MATERIAL PROVIDED:

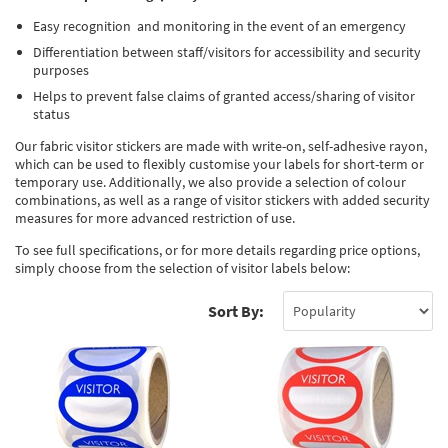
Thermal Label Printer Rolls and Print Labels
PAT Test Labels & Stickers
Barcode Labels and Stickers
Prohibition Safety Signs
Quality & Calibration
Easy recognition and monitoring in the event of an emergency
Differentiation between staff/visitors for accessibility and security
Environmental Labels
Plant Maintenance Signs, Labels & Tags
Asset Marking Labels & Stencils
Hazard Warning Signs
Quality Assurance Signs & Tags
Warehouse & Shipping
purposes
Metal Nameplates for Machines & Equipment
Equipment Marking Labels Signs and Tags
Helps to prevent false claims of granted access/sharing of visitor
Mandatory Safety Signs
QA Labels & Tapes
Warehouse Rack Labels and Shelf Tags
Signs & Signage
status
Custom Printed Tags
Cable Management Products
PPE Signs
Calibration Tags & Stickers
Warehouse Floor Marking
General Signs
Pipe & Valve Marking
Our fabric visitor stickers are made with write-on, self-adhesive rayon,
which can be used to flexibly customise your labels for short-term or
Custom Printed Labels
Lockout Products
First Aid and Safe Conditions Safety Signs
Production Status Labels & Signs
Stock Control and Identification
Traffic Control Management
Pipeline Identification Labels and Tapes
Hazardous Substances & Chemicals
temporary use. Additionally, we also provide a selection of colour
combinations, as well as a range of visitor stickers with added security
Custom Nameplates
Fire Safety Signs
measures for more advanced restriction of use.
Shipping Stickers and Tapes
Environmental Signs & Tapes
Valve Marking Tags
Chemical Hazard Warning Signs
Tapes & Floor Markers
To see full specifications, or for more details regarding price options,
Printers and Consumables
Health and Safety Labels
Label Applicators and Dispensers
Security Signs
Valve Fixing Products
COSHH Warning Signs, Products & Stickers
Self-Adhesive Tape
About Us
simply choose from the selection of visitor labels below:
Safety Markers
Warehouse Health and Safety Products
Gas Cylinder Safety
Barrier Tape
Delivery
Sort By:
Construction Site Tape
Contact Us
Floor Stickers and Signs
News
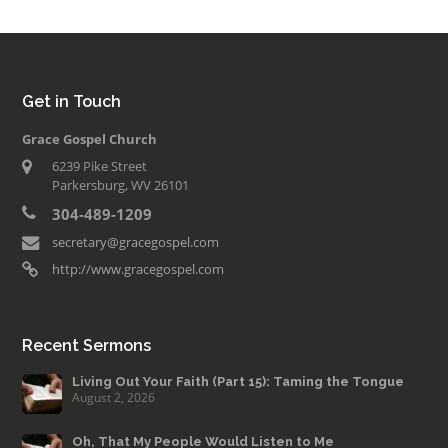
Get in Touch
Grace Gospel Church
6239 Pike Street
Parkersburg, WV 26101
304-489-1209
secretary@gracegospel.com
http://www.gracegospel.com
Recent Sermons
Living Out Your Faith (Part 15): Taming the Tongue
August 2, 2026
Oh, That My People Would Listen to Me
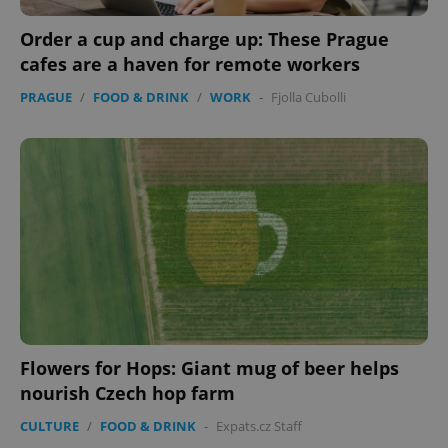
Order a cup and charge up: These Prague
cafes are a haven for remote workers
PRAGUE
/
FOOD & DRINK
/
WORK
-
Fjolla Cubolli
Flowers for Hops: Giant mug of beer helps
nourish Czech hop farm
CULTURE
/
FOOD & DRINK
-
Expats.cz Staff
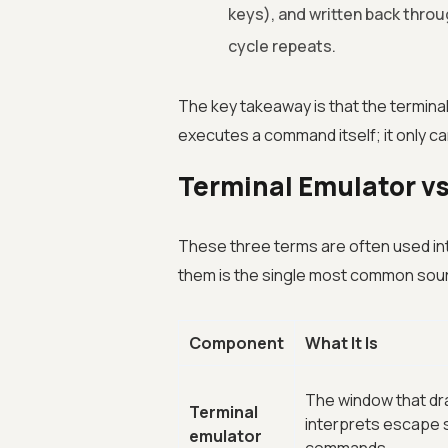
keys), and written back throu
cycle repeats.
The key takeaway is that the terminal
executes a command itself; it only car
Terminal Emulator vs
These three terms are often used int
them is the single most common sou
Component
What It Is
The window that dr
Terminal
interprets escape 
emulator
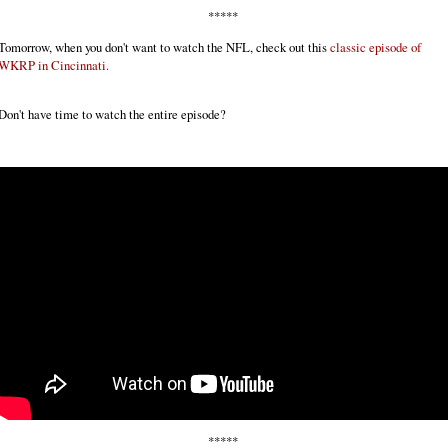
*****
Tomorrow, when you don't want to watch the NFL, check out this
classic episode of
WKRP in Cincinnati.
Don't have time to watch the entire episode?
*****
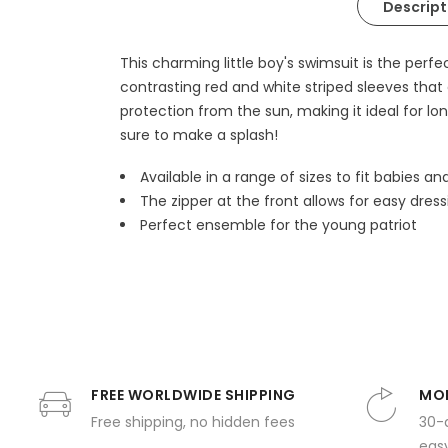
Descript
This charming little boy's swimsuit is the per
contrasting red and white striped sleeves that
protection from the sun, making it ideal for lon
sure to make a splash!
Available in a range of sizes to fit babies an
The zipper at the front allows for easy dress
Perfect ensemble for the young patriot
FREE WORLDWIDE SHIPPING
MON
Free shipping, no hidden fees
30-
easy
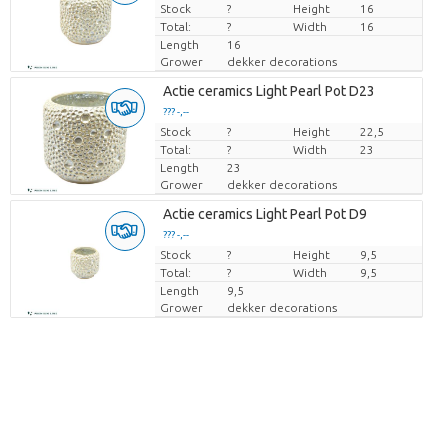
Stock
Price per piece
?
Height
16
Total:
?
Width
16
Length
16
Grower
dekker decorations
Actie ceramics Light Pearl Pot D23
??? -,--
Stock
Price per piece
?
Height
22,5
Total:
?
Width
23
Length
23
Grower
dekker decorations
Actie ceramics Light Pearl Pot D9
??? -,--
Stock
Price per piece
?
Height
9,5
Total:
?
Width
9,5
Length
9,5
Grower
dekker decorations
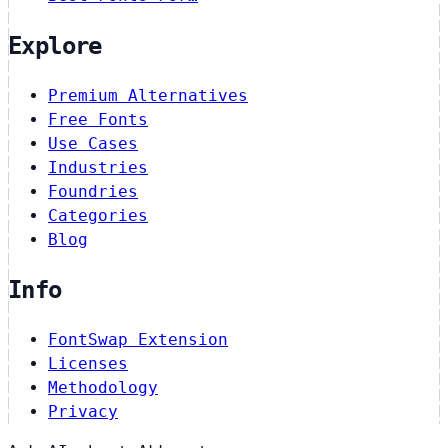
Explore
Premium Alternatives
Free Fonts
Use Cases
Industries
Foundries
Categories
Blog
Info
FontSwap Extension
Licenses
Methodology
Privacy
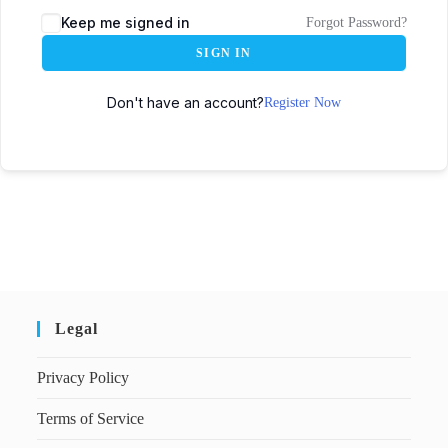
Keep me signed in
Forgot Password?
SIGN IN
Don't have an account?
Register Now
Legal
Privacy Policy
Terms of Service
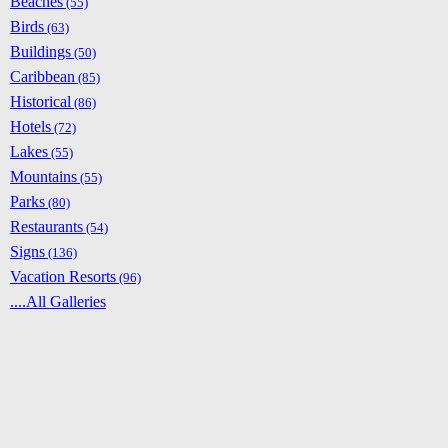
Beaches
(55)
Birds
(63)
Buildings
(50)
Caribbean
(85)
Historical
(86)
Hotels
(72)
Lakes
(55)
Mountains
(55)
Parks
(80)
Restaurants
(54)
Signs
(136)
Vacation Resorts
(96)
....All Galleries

* * *

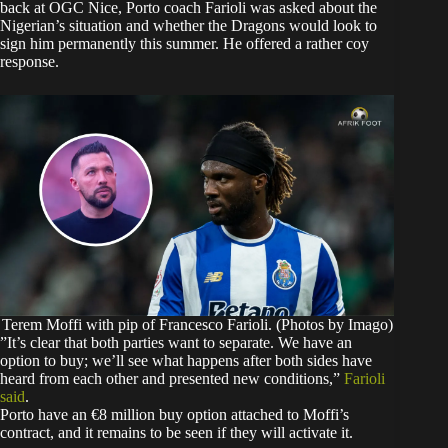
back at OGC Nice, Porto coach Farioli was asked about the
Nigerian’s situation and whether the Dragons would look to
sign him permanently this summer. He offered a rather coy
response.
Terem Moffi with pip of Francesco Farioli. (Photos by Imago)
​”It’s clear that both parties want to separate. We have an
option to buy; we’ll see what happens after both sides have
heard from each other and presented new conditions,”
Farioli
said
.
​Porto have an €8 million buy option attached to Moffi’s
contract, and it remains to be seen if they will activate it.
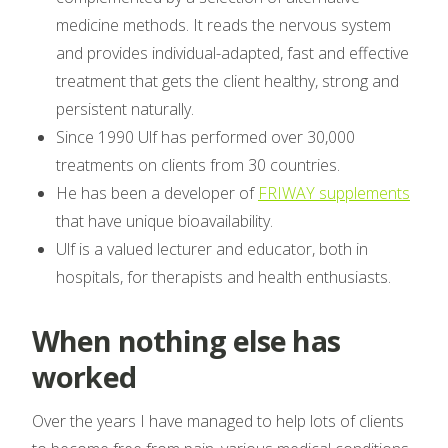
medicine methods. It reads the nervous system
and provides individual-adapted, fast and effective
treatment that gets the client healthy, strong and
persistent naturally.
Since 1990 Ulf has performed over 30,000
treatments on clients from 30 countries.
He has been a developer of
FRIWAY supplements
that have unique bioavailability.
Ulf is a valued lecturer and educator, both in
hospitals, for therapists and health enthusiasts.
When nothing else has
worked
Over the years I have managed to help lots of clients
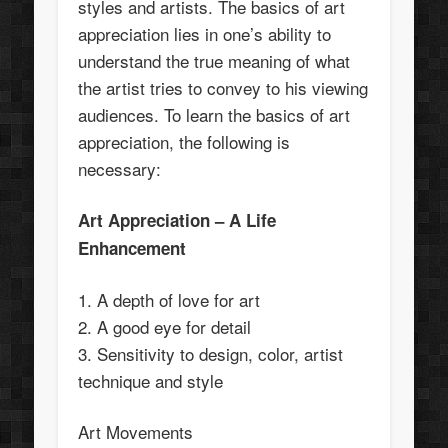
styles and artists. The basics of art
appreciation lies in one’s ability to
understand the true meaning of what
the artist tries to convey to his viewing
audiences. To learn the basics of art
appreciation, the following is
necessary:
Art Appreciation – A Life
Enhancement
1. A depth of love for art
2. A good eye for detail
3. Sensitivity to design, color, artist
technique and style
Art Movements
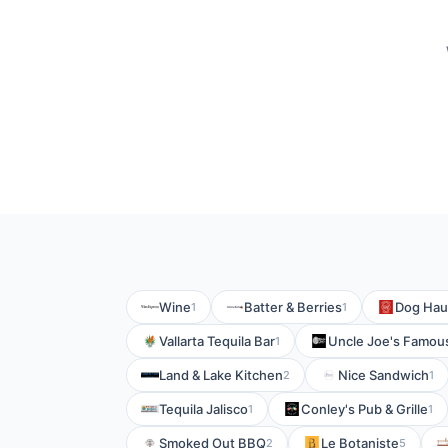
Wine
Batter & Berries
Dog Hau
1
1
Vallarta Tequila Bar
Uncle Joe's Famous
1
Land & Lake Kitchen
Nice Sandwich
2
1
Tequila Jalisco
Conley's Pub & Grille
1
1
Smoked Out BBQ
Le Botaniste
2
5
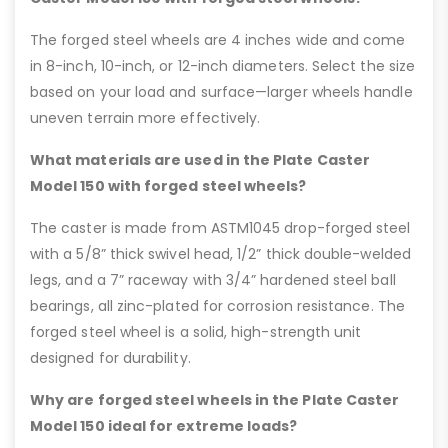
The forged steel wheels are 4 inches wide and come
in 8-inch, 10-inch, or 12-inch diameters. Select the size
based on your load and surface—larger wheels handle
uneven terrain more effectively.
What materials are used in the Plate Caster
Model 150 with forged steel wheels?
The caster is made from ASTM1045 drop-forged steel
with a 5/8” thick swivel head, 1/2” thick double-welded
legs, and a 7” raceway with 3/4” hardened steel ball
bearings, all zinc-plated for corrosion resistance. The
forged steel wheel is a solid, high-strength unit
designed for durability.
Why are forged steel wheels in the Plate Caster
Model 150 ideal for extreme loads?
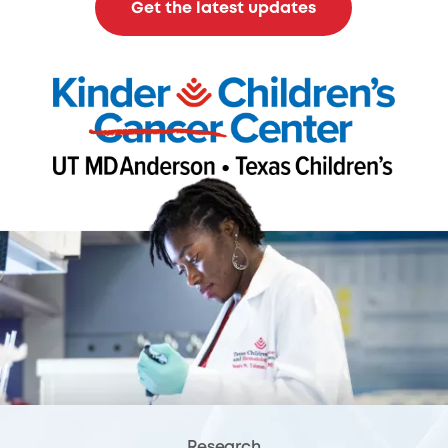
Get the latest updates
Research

---

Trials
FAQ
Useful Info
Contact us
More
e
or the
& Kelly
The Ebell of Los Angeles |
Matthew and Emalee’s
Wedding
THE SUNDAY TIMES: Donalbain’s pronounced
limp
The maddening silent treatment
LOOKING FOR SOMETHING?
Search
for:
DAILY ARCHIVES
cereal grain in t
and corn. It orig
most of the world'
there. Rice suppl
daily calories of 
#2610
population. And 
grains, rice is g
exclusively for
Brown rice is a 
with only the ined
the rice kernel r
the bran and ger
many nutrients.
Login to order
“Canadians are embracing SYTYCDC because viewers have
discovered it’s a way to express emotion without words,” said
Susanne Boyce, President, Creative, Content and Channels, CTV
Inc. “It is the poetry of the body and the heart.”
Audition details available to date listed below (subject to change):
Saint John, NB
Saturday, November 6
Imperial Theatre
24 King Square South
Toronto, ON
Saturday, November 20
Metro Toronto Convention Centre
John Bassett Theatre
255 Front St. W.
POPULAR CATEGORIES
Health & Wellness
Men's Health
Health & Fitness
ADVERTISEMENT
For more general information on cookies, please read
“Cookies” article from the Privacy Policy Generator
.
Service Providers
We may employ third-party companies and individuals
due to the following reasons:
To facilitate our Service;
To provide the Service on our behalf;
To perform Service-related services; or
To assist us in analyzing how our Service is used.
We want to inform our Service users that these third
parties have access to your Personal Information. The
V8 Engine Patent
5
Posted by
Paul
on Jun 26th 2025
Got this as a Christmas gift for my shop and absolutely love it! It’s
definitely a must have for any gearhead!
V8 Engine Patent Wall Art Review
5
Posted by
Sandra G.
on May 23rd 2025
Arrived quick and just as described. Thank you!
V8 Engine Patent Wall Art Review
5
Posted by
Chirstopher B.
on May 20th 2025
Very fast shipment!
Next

WHAT THE EXERCISE ASKS:
Using the data above, output the line that has "Land & Lake Kitchen", the line that has "based on your", and whatever lines fall between, each exactly as it stands and without pictures.

ANSWER TO THIS EXERCISE:
Land & Lake Kitchen
Nice Sandwich
2
1
Tequila Jalisco
Conley's Pub & Grille
1
1
Smoked Out BBQ
Le Botaniste
2
5
The forged steel wheels are 4 inches wide and come
in 8-inch, 10-inch, or 12-inch diameters. Select the size
based on your load and surface—larger wheels handle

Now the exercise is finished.